Rod Dreher: The Benedict Option--Kirkpatrick Reacts

Many believers are convinced that America runs on a two party political arrangement with dominant left and right parties.  They are concerned that a “religious right” will arise enacting coercive laws ultimately resulting in government enforcement of an act of worship known as the mark of the beast. 

This is at least partly mistaken.  America does not have a major right political party; it has a very extreme left major party and an extreme left major party.

Two-party systems soon begin to function as if there is a single party.  The two parties will agree on large issues, with real disagreements manifesting only in smaller ones.  The left/right paradigm obfuscates a different reality: that at this moment in time, Christians have reason to be more wary about the present wholesale replacement of Judeo-Christian values and the societal descent into soft totalitarianism.  Almost under our feet the world has changed. 

In 2017 Rod Dreher wrote The Benedict Option (TBO).(1)  We are thrashing desperately in the midst, says he, of liquid modernity, with change occurring so rapidly that we can hardly latch down moorings to anything.  It is difficult not to concur with Dreher’s gloomy assessment of Christian prospects in the world: 

The light of Christianity is flickering out all over the West.  There are people alive today who may live to see the effective death of Christianity within our civilization.  By God’s mercy, the faith may continue to flourish in the Global South and China, but barring a dramatic reversal of current trends, it will all but disappear entirely from Europe and North America.
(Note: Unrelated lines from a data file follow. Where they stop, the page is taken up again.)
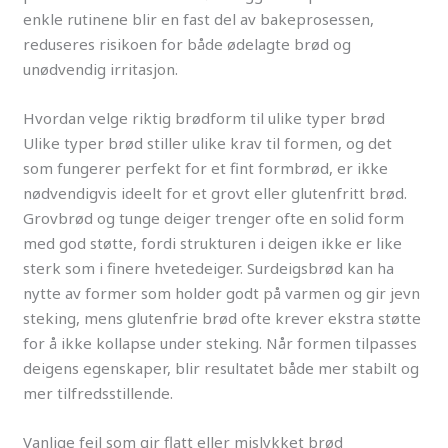
enkle rutinene blir en fast del av bakeprosessen,
reduseres risikoen for både ødelagte brød og
unødvendig irritasjon.
Hvordan velge riktig brødform til ulike typer brød
Ulike typer brød stiller ulike krav til formen, og det
som fungerer perfekt for et fint formbrød, er ikke
nødvendigvis ideelt for et grovt eller glutenfritt brød.
Grovbrød og tunge deiger trenger ofte en solid form
med god støtte, fordi strukturen i deigen ikke er like
sterk som i finere hvetedeiger. Surdeigsbrød kan ha
nytte av former som holder godt på varmen og gir jevn
steking, mens glutenfrie brød ofte krever ekstra støtte
for å ikke kollapse under steking. Når formen tilpasses
deigens egenskaper, blir resultatet både mer stabilt og
mer tilfredsstillende.
Vanlige feil som gir flatt eller mislykket brød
This may not be the end of the world, but it is the end of a world, and only the willfully blind would deny it.(2)

 Dreher calls his response the Benedict Option, 

Not an escape from the real world but a way to see that world and dwell in it as it truly is. . . to bear with the world in love and transform it as the Holy Spirit transforms us.  [TBO] changes the way Christians approach politics, church, family, community, education, our jobs, sexuality, and technology. (3) 

He gleans ideas from Benedict of Nursia, whose organizational approach gave staying power to monasticism. Monastaries have continued for 1400 years.  Few Bible Protestants are interested in adopting medieval Catholic practices, but that’s not what Dreher is proposing; he sees Western Christianity in an advanced state of decay, too late to preserve.  What he suggests is that Christians return to a more self-disciplined lifestyle, and that to we can preserve a Christian way of life if we build a kind of parallel society. 

According to Dreher, 

[W]e in the modern west are living under barbarism, though we do not recognize it.  Our scientists, our judges, our princes, our scholars, and our scribes—they are at work demolishing the faith, the family, gender, even what it means to be human.  Our barbarians have exchanged animal pelts and spears of the past for designer suits and smartphones. (4) 
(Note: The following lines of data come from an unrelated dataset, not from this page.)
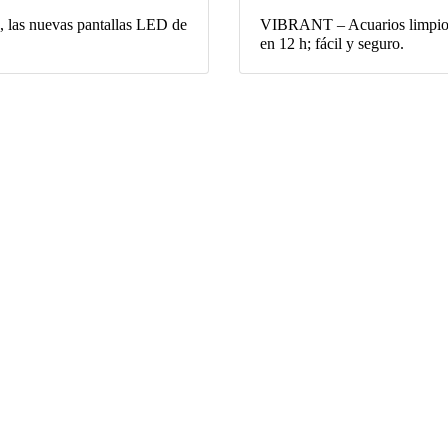
, las nuevas pantallas LED de
VIBRANT – Acuarios limpios
en 12 h; fácil y seguro.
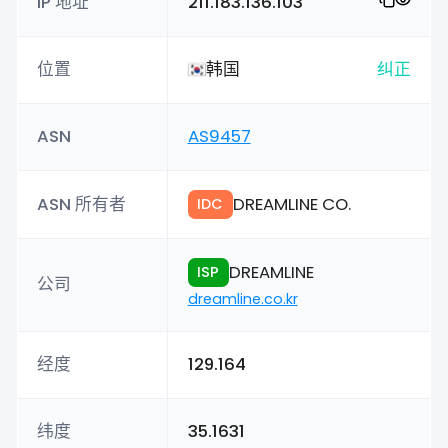
IP 地址
211.183.136.103
位置
韩国
纠正
ASN
AS9457
ASN 所有者
DREAMLINE CO.
IDC
DREAMLINE
ISP
公司
dreamline.co.kr
经度
129.164
纬度
35.1631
What especially helps identify these barbarians? 

Barbarians are people without historical memory. . . released from all authoritative pasts, we progress towards barbarism, not away from it. (5) 

Statues and historical accounts rooted in a Christian worldview are being replaced.  Today’s thought-leaders are bent on erecting a secular technocratic utopia, and, clearly, Christians haven’t been invited to the “new” civilization.  The “old” civilization must be destroyed so that the new one can rise.  This is not a new project. 
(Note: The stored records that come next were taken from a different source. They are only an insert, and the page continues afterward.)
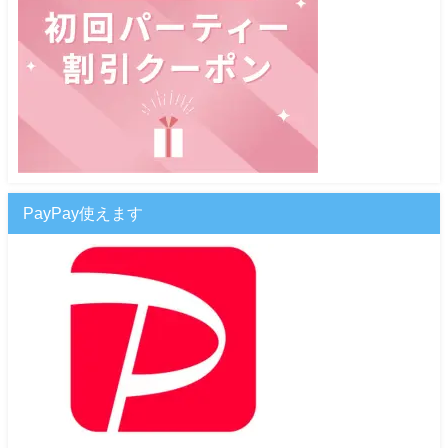
PayPay使えます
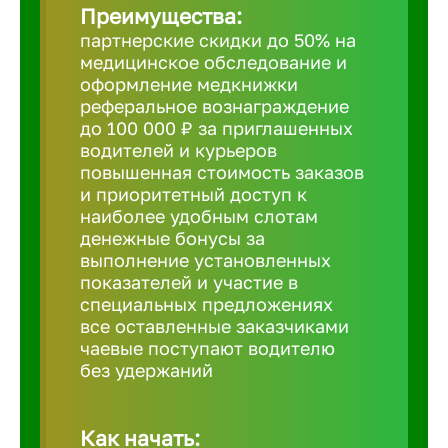
Преимущества:
партнерские скидки до 50% на
Борович
медицинское обследование и
оформление медкнижки
Братск
реферальное вознаграждение
до 100 000 ₽ за приглашенных
водителей и курьеров
Брянск
повышенная стоимость заказов
и приоритетный доступ к
наиболее удобным слотам
Бугульма
денежные бонусы за
выполнение установленных
показателей и участие в
Бузулук
специальных предложениях
все оставленные заказчиками
чаевые поступают водителю
Великие 
без удержаний
Великий 
Как начать:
In America, from 1870 through 1930, these elites worked what sociologist Christian Smith terms a ‘secular revolution.’ . . . . It pushed religion to the margins of public life, advocating science as the primary source of society’s values and as a guide to social change.  Within Christianity, it replaced the religious model of the human person with a psychological model centered on the Self.(6)

This was a fundamental shift in what America was.  The high priests of the new era were not clergy but scientists.  Virtue and the transcendent were replaced by it with pragmatic and “scientific” pronouncements.  Humans are now understood to be the product of an unintelligent, unguided, evolution from single-celled creatures into upward-evolving intelligences.  Our civilization has been remade with a fatal loss of the transcendent: 

[F]or the first time in history, the West was attempting to build a culture on the absence of belief in a higher order that commanded our obedience. . . instead of teaching us what we must deprive ourselves of to be civilized, we have a culture built on a cult of desire, one that tells us we find meaning and purpose in releasing ourselves from the old prohibitions, as we self-directed individuals choose.(7) 

In the absence of that which is higher than the material, desire becomes supreme.  Not the other is supreme, but what self wants for itself.  In other words, in the society that is being built up, the individual has no higher goal than self-satisfaction.  The Benedict Option is an attempt “to build a Christian way of life that stands as an island of sanctity and stability amid the high tide of liquid modernity.”(8) 

Changes are overwriting the world we once knew.  But most churches have already lost much of their distinctiveness. 

Christians often talk about ‘reaching the culture’ without realizing that, having no distinct Christian culture of their own, they have been co-opted by the secular culture they wish to evangelize.(9) 

A church that looks and talks and sounds just like the world has no reason to exist.(10) 

One example of this intermingling of the world with Christian values is seen in the destruction of the family and hedonistic approach to marriage.  Dreher: 

Americans accepted gay marriage so quickly because it resonated with with what they had already come to believe about the meaning of heterosexual sex and marriage.(11) 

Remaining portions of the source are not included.